В прошлом году Анатолий Осмоловский получил престижную Премию Кандинского в номинации «Художник года».
– Анатолий, вы обладатель Премии Кандинского. Как себя чувствуете в среде коллег?
– Ну не как нобелевский лауреат, конечно. Премия Кандинского дается за успехи в изобразительных искусствах, и в уставе премии сказано, что все прежние заслуги художника не учитываются. Оцениваются только работы, представленные на конкурс. А Нобелевская премия учитывает и все совокупные заслуги кандидата.
– А как вам изменения собственного статуса? Скажем, идете мимо коллег и думаете: «Ну какой же я молодец!»
– Ну да┘ (ухмыляется). Ведь эта премия отчасти является адекватной Премии Тернера и вручается художникам, которые проявили себя, сделав успешные проекты. Я не думал, что ее выиграю, честно вам скажу. Меня спросили – не хочешь принять участие в этом конкурсе? Я согласился, но был уверен, что на жюри будет давить какая-то лоббистская галерейная структура┘ и коммерческое влияние будет важнее творческого результата.
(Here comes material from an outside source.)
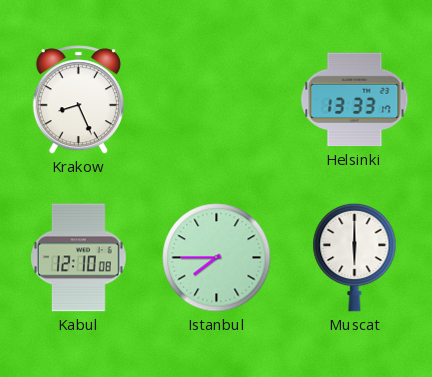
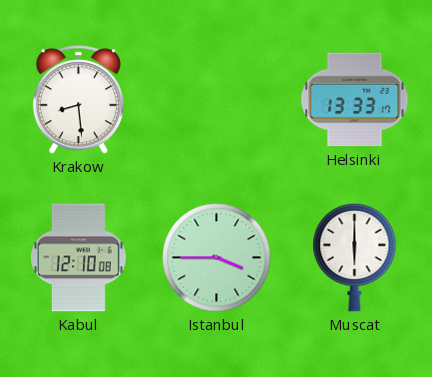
Krakow: 8:26 -> 8:29
Istanbul: 7:45 -> 3:45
Моими конкурентами были художники группы «Аес плюс ф», раскручивающие себя как коммерческих художников, что на самом деле является блефом, но об этом знают только профессионалы. И не я один был уверен, что все пройдет как обычно в России. То есть под знаком борьбы мощных лоббистских структур. За «Аес плюс ф» стоят крупнейшие галереи, заинтересованные в укреплении этого бренда, и с помощью Премии Кандинского в том числе. Но оказалось, что все не так, очевидно, в силу того, что в составе жюри были ровно половина западных кураторов.
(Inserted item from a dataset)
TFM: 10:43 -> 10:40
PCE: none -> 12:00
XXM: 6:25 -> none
Но посмотрим, кто получит премию в этом году. Кто через год. Насколько она сумеет остаться свободной от коммерческих интересов, возможно, ей суждено войти в пантеон крупных премий. Нобелевская премия хороша не тем, что она дает лауреату миллион долларов, а тем, что ее вручают достойным людям, благодаря чему она и имеет такой статус.
– Что волнует вас больше всего?
– Отсутствие в России академических институций. Недавно прошла молодежная биеннале. На ней известные художники представляли молодых авторов. И я как один из участников кураторского коллектива представил трех художников. Найти их было не просто. Молодых художников в России практически нет! Это чудовищная проблема. К тому же она репрезентативна – нет художников, чьи работы могли бы достойно представлять страну на международных арт-форумах. Показывать некого, что сильно бьет по имиджу России. Недавно приезжал к нам куратор музея современного искусства Нью-Йорка и был в шоке, что художников мало, проекты очень слабые, непроработанные.
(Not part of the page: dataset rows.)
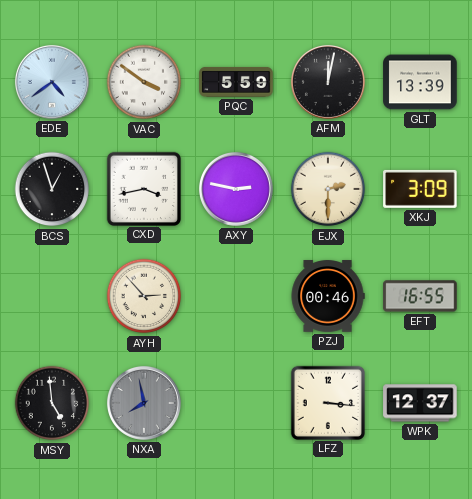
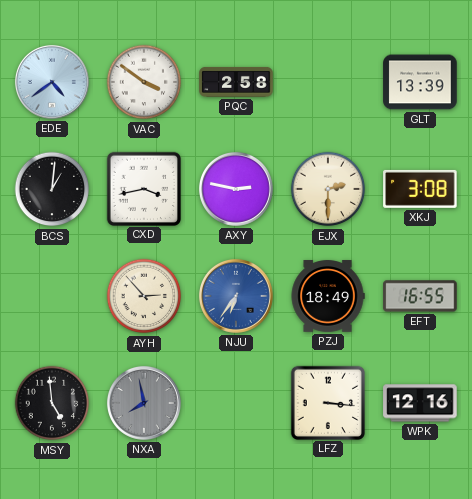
PQC: 5:59 -> 2:58
AFM: 12:02 -> none
BCS: 12:57 -> 1:01
XKJ: 3:09 -> 3:08
NJU: none -> 6:36
PZJ: 00:46 -> 18:49
WPK: 12:37 -> 12:16
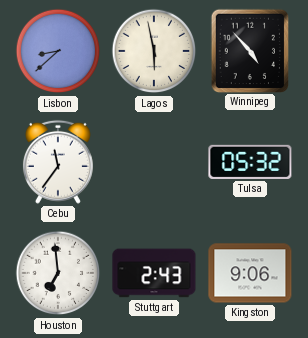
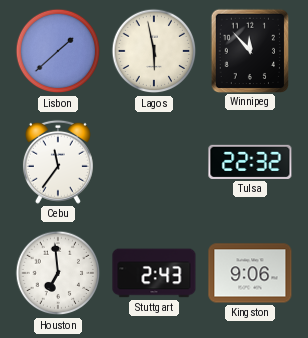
Lisbon: 8:38 -> 1:38
Winnipeg: 4:53 -> 11:53
Tulsa: 05:32 -> 22:32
Наш ура-патриотический угар, который происходит в связи с победой сборной на Евро-2008, – некий абсурд. То есть я, безусловно, рад, что наконец-то достойно заиграла сборная России. Но наши спортивные победы не подкрепляются интеллектуальными. Современное изобразительное искусство во всем мире считается одной из самых интеллектуальных сфер деятельности. У нас наоборот.
Главная проблема антиинтеллектуализма в России – отсутствие академических институций. Есть давние заведения, вроде институтов искусствознания и философии┘ Но что там делают мне совершено не понятно. Они должны выпускать 1000 монографий в год, но, кажется, не выпускают больше одной.
– Вы сейчас говорите о кризисе в области искусствоведческой мысли или о подготовке художников?
– Что такое искусствоведческая мысль – аналитическая база, важный элемент процесса осмысления того, что есть, и того, что будет. Что касается Строгановки, например. Разве это институт? Это ПТУ! Там учат ремеслу и практически не учат истории искусств. Я не говорю об отсутствии курса лекций с таким названием. Но эти лекции – условность, потому что не дают реальных знаний и уж тем более знаний о том, что происходило в искусстве за последние 150 лет. Плюс там не учат занимать позицию, не учат тебя ориентироваться в этой истории искусства. Чему учат? Тупо одному: перспективной живописи. Я ничего против перспективной живописи не имею, хорошо, когда художник этим владеет, но этого явно недостаточно. Я настаиваю на введении в художественных вузах дополнительных теоретических курсов, позволяющих выпускать людей, достойных статуса человека, окончившего интеллектуальное учебное заведение. Иначе художественный вуз перестает соответствовать своему прямому назначению.
– То есть вы увязываете появление креативно мыслящего художника с академической школой и качеством преподавания?
– Да. Хочу сказать, что связь непрямая. Ясно, что в институте гения не приготовят, Гений – это самоучка. Возьмем, Малевича или Шагала – это самоучки. Для того чтобы возникли талантливые художники или гении, необходимо иметь хороший средний уровень современного искусства.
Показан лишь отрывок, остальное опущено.